◆ **Your instructions**: From the line with "Brodarcima. S druge" through the line with "vode pa me zanima", inclusive, return each line of the data below exactly and leave the rest out.

◆ **Records**:
──────────
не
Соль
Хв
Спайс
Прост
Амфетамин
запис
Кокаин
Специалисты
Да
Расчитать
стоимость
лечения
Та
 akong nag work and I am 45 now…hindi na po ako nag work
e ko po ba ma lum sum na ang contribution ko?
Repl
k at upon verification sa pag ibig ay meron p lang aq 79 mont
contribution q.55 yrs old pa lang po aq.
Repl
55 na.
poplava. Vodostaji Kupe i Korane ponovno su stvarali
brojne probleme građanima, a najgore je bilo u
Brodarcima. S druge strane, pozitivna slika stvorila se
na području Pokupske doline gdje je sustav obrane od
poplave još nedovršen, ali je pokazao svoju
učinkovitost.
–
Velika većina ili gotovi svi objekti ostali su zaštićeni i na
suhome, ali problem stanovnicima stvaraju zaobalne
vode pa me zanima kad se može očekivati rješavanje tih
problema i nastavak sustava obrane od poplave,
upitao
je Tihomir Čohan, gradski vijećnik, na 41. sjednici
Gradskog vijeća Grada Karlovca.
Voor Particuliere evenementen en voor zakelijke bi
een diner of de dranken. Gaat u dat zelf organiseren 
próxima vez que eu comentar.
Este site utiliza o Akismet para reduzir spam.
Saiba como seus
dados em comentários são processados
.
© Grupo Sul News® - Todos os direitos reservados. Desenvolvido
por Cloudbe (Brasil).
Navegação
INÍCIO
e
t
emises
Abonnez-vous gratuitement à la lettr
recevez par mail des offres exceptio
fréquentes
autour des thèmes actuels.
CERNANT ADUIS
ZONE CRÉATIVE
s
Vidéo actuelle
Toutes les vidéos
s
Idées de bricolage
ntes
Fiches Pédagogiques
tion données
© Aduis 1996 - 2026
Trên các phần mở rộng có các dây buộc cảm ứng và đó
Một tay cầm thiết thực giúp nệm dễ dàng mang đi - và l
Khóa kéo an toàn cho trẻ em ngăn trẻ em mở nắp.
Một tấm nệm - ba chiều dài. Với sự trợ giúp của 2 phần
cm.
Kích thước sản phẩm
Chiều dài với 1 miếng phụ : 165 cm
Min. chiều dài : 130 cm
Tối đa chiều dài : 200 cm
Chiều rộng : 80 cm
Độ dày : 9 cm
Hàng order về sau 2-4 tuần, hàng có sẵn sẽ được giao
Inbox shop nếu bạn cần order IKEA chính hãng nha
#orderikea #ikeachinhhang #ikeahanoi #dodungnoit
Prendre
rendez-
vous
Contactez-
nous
──────────
◆ **Result for this task**:
Brodarcima. S druge strane, pozitivna slika stvorila se
na području Pokupske doline gdje je sustav obrane od
poplave još nedovršen, ali je pokazao svoju
učinkovitost.
–
Velika većina ili gotovi svi objekti ostali su zaštićeni i na
suhome, ali problem stanovnicima stvaraju zaobalne
vode pa me zanima kad se može očekivati rješavanje tih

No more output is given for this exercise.